*DESCRIPTION OF THE TASK*
Give the count of lines in the records below that contain "daños", with no other words.

*SUPPLIED RECORDS*
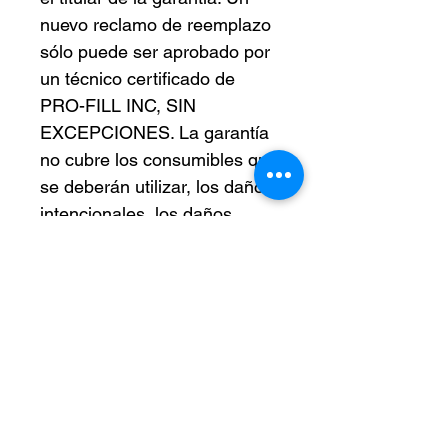
nuevo reclamo de reemplazo
sólo puede ser aprobado por
un técnico certificado de
PRO-FILL INC, SIN
EXCEPCIONES. La garantía
no cubre los consumibles que
se deberán utilizar, los daños
intencionales, los daños
causados por el autoservicio
o los daños causados por el
envío de devolución
(empaque las devoluciones
con cuidado). Los clientes
son responsables de todos
los costos de envío, Pro-Fill
Inc no cubre ningún costo de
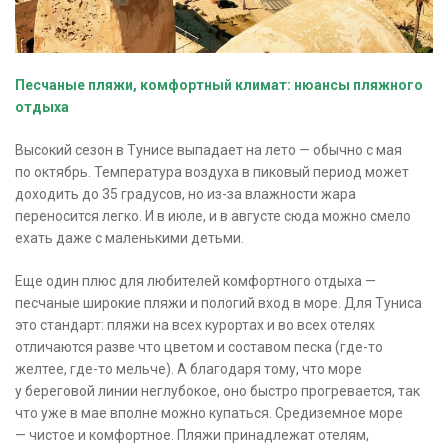
Песчаные пляжи, комфортный климат: нюансы пляжного
отдыха
Высокий сезон в Тунисе выпадает на лето — обычно с мая
по октябрь. Температура воздуха в пиковый период может
доходить до 35 градусов, но из-за влажности жара
переносится легко. И в июле, и в августе сюда можно смело
ехать даже с маленькими детьми.
Еще один плюс для любителей комфортного отдыха —
песчаные широкие пляжи и пологий вход в море. Для Туниса
это стандарт: пляжи на всех курортах и во всех отелях
отличаются разве что цветом и составом песка (где-то
желтее, где-то мельче). А благодаря тому, что море
у береговой линии неглубокое, оно быстро прогревается, так
что уже в мае вполне можно купаться. Средиземное море
— чистое и комфортное. Пляжи принадлежат отелям,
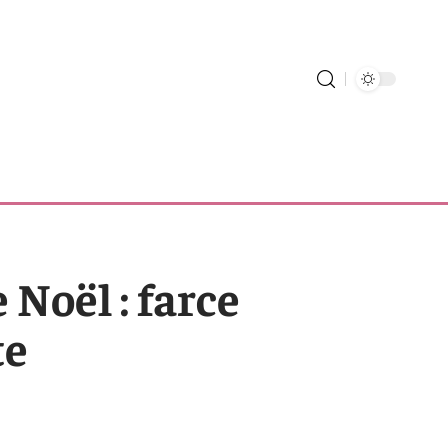
 Noël : farce
te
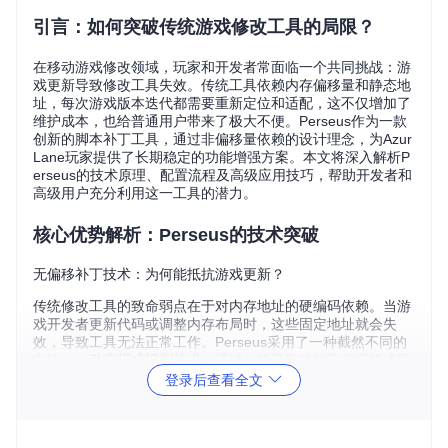
引言：如何突破传统游戏修改工具的局限？
在移动游戏修改领域，玩家和开发者常面临一个共同挑战：游
戏更新导致修改工具失效。传统工具依赖内存偏移量和静态地
址，每次游戏版本迭代都需要重新定位和适配，这不仅增加了
维护成本，也给普通用户带来了极大不便。Perseus作为一款
创新的脚本补丁工具，通过非偏移量依赖的设计理念，为Azur
Lane玩家提供了长期稳定的功能增强方案。本文将深入解析P
erseus的技术原理、配置流程及高级应用技巧，帮助开发者和
高级用户充分利用这一工具的潜力。
核心优势解析：Perseus的技术突破
无偏移补丁技术：为何能抵抗游戏更新？
传统修改工具的致命弱点在于对内存地址的硬编码依赖。当游
戏开发者更新代码或调整内存布局时，这些固定地址就会失
效，导致工具无法正常工作。Perseus采用了一种截然不同的
方法——
动态模式识别技术
，通过分析函数特征和代码模式而
非固定地址来定位目标代码。这种方法类似于人类医生通过症
登录后查看全文
状而非具体位置来诊断疾病，大大提高了对游戏更新的适应
性。
跨架构支持：如何实现多平台兼容？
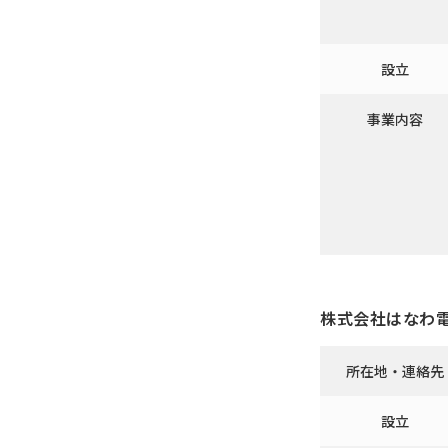
設立
事業内容
株式会社はなわ
所在地・連絡先
設立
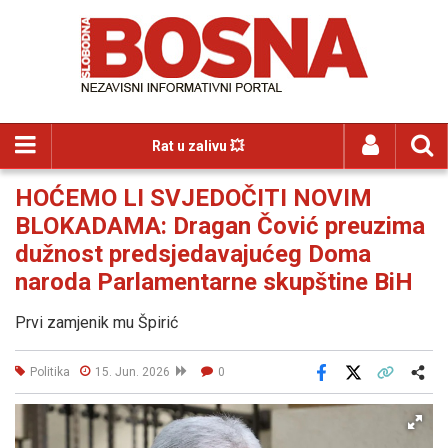
Rat u zalivu 💥
HOĆEMO LI SVJEDOČITI NOVIM
BLOKADAMA: Dragan Čović preuzima
dužnost predsjedavajućeg Doma
naroda Parlamentarne skupštine BiH
Prvi zamjenik mu Špirić
Politika
15. Jun. 2026
0
Facebook
X
Kopiraj link
Više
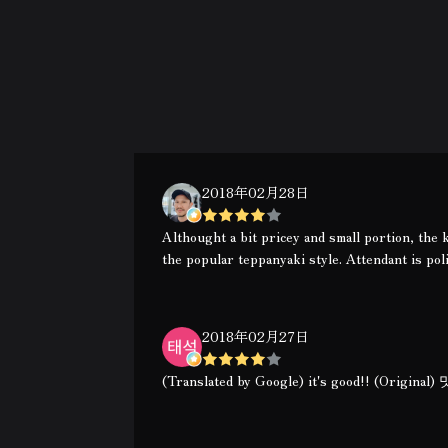
2018年02月28日
Althought a bit pricey and small portion, the 
the popular teppanyaki style. Attendant is poli
2018年02月27日
(Translated by Google) it's good!! (Original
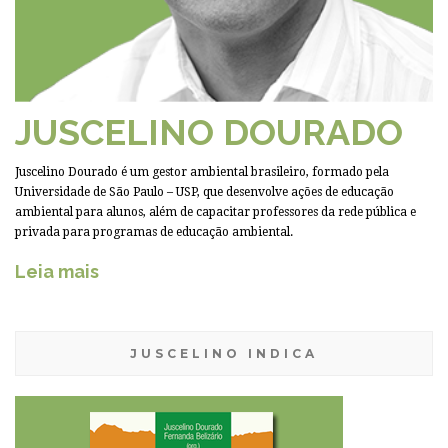
JUSCELINO DOURADO
Juscelino Dourado é um gestor ambiental brasileiro, formado pela
Universidade de São Paulo – USP, que desenvolve ações de educação
ambiental para alunos, além de capacitar professores da rede pública e
privada para programas de educação ambiental.
Leia mais
JUSCELINO INDICA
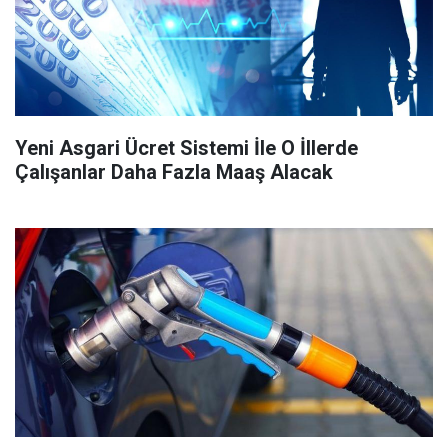
Yeni Asgari Ücret Sistemi İle O İllerde
Çalışanlar Daha Fazla Maaş Alacak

*OUTPUT BELOW*
3